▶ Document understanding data
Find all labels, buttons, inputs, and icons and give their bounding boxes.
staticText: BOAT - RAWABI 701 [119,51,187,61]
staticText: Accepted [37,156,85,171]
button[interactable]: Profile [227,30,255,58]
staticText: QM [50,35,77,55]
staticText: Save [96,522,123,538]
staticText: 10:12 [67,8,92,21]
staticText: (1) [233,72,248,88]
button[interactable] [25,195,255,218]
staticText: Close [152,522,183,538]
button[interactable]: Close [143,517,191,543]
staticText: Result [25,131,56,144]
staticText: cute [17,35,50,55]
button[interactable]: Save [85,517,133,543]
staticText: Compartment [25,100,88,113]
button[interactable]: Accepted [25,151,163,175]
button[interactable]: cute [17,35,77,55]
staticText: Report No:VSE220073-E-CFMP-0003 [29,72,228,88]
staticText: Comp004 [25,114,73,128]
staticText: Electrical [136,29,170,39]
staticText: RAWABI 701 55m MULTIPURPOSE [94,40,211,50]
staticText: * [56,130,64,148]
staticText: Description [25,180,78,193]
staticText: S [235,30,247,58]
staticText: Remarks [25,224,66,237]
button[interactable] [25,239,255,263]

---

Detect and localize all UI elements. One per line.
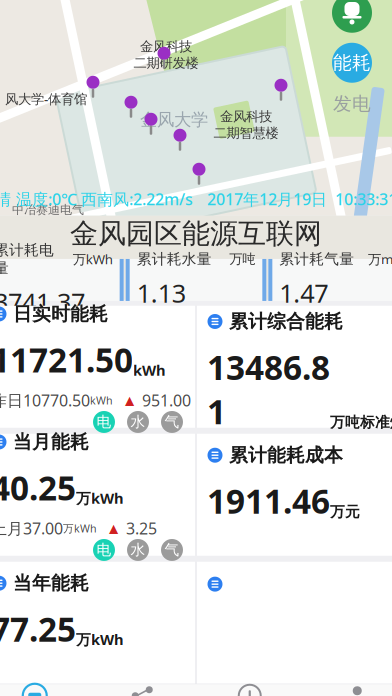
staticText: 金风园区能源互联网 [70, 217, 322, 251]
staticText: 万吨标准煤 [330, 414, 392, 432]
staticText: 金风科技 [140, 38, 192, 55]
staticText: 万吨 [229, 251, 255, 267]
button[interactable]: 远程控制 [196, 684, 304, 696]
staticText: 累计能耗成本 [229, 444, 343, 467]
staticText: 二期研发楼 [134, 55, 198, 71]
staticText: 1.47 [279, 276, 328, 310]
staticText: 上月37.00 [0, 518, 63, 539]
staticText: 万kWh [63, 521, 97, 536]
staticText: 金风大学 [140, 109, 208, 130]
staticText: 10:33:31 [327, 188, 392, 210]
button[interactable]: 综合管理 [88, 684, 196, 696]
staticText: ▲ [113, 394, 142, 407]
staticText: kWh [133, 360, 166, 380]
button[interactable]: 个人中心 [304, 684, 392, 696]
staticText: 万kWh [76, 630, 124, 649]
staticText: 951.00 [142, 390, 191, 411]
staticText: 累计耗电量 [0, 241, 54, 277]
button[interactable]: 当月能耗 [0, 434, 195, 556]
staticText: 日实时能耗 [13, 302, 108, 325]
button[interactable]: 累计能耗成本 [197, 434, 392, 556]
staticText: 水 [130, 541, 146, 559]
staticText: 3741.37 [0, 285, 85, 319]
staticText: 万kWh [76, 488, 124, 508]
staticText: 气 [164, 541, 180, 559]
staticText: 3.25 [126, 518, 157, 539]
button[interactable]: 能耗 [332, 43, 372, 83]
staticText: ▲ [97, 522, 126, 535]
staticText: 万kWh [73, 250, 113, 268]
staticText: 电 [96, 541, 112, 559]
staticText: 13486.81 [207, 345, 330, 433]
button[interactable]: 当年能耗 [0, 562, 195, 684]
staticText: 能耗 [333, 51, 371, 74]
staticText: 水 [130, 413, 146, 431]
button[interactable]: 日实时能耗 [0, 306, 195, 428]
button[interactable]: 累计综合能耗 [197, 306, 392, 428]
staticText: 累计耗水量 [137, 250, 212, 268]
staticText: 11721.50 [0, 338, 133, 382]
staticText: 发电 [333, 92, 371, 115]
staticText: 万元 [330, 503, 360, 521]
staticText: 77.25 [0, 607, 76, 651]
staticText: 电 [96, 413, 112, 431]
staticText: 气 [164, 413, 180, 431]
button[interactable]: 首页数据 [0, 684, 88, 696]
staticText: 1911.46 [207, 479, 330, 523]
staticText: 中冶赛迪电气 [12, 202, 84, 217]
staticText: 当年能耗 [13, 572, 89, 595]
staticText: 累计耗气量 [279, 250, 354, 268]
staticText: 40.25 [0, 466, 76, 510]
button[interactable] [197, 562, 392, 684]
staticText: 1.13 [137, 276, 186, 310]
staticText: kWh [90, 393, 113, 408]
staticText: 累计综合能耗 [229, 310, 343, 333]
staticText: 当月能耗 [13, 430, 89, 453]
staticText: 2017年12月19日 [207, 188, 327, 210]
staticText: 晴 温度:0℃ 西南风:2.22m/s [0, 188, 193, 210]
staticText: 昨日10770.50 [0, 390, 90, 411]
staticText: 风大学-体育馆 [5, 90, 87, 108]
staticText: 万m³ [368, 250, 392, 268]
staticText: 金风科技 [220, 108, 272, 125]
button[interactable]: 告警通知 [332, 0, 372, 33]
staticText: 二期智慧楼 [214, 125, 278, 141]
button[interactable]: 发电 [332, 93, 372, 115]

---

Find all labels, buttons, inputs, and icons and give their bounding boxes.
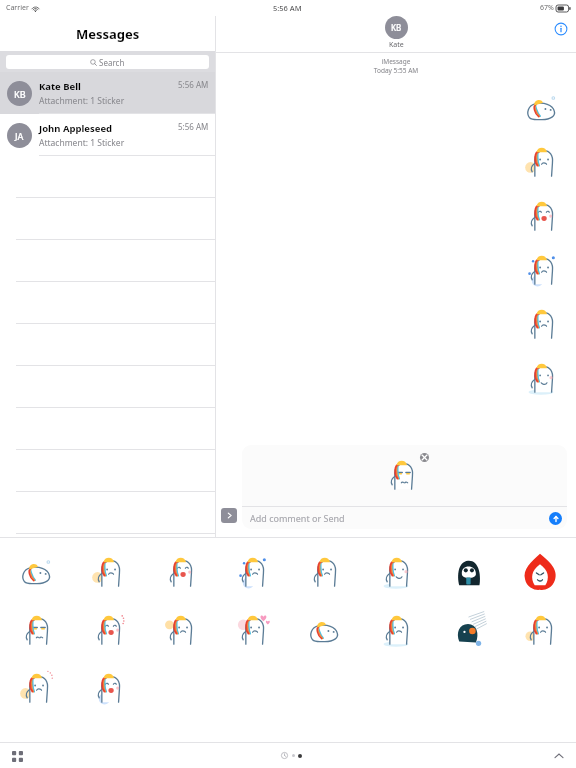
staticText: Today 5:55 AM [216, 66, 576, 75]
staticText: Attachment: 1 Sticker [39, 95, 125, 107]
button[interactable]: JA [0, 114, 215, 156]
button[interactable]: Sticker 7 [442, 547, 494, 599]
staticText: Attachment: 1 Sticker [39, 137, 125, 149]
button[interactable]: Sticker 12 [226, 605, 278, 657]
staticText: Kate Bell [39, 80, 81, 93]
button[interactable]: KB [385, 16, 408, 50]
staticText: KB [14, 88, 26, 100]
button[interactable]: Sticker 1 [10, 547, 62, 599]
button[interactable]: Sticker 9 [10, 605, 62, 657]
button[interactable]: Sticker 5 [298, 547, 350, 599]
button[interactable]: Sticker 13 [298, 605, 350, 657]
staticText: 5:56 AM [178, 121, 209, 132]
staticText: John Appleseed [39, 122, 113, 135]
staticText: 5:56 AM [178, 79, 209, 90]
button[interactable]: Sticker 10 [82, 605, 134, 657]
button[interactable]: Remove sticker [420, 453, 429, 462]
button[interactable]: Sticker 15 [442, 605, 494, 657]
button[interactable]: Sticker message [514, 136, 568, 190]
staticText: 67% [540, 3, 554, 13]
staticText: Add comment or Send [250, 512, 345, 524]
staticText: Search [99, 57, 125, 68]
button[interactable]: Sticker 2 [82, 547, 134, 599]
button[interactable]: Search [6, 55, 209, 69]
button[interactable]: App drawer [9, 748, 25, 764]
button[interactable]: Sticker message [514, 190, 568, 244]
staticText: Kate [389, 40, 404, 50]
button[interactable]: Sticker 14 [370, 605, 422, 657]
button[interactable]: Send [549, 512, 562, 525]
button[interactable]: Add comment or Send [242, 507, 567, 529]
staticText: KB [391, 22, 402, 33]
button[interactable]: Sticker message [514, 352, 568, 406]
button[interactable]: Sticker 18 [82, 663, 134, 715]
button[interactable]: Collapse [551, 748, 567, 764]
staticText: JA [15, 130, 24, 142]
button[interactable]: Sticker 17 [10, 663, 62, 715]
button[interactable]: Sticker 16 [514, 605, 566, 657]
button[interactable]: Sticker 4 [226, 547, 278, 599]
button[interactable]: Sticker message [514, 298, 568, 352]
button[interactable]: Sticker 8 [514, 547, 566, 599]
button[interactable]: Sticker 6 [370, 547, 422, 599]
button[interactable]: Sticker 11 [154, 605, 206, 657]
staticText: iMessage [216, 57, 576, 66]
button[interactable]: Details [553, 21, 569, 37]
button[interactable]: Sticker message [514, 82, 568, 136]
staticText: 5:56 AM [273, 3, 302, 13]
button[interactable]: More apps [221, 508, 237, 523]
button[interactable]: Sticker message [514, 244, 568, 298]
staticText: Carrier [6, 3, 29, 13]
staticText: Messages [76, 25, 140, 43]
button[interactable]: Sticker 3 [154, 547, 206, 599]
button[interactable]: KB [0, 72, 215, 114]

▶ EXERCISE AIM
Within the records above, count the lines that contain "金风科技" and give the number with nothing added.

▶ ANSWER FOR THIS EXERCISE
2